◆ TASK DIRECTIONS: Throughout the records below, find each line holding "Cookies" and copy it.

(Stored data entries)
>>>

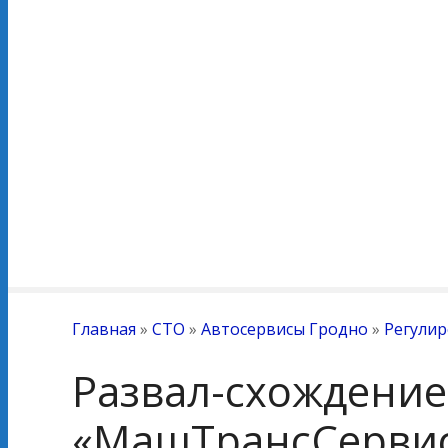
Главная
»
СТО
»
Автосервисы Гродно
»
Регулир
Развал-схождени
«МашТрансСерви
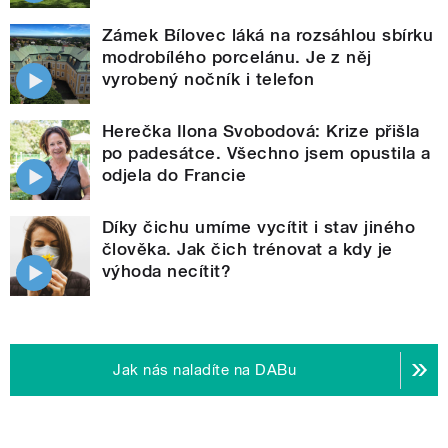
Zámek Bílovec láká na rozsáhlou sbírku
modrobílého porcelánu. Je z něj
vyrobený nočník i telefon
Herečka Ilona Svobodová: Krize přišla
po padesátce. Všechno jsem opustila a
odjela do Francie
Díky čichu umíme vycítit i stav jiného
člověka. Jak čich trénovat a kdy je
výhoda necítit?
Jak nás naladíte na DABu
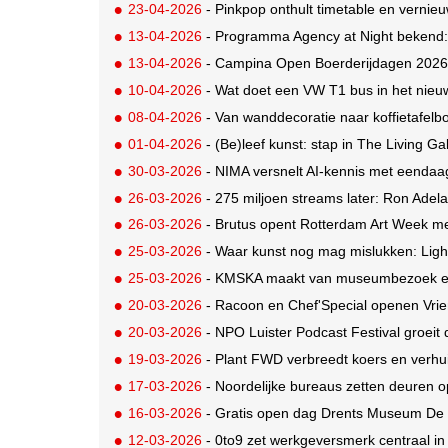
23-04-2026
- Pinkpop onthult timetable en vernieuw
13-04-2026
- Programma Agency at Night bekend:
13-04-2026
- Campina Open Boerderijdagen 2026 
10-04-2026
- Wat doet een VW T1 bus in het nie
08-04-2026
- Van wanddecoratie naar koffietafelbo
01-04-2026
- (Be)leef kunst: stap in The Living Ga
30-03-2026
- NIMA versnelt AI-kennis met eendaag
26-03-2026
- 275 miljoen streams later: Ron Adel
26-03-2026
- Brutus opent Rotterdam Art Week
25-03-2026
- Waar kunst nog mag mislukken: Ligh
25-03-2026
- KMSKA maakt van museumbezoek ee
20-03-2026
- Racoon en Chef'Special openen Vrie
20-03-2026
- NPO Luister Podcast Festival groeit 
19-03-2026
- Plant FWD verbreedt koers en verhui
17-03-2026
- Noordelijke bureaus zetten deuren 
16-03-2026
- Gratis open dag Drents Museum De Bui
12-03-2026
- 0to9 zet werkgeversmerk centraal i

<<<
>>>

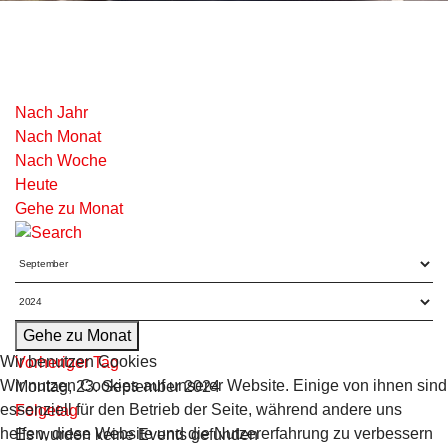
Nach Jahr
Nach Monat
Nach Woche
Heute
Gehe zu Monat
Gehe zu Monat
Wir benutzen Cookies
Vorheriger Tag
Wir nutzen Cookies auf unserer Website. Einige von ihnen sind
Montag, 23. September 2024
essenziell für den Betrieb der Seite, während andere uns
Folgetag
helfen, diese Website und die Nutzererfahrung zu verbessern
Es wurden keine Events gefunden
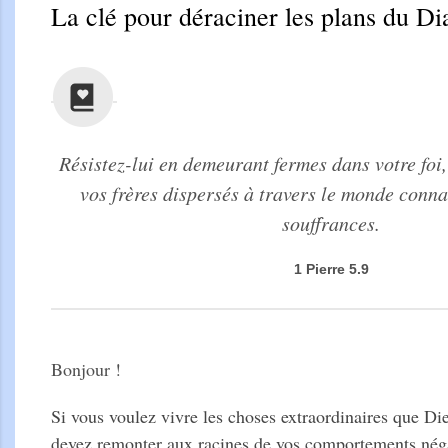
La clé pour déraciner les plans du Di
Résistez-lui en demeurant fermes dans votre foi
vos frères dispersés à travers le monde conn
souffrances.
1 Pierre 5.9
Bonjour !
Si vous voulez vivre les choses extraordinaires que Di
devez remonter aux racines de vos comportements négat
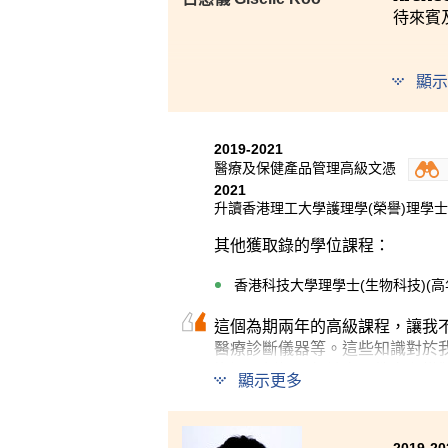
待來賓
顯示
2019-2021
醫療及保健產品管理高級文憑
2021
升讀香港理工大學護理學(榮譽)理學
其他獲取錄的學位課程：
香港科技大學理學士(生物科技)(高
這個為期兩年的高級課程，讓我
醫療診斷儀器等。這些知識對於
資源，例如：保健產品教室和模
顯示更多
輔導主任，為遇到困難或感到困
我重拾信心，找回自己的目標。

<<<

◆ RESPONSE:
Wir benutzen Cookies
Wir nutzen Cookies auf unserer Website. Einige von ihnen sind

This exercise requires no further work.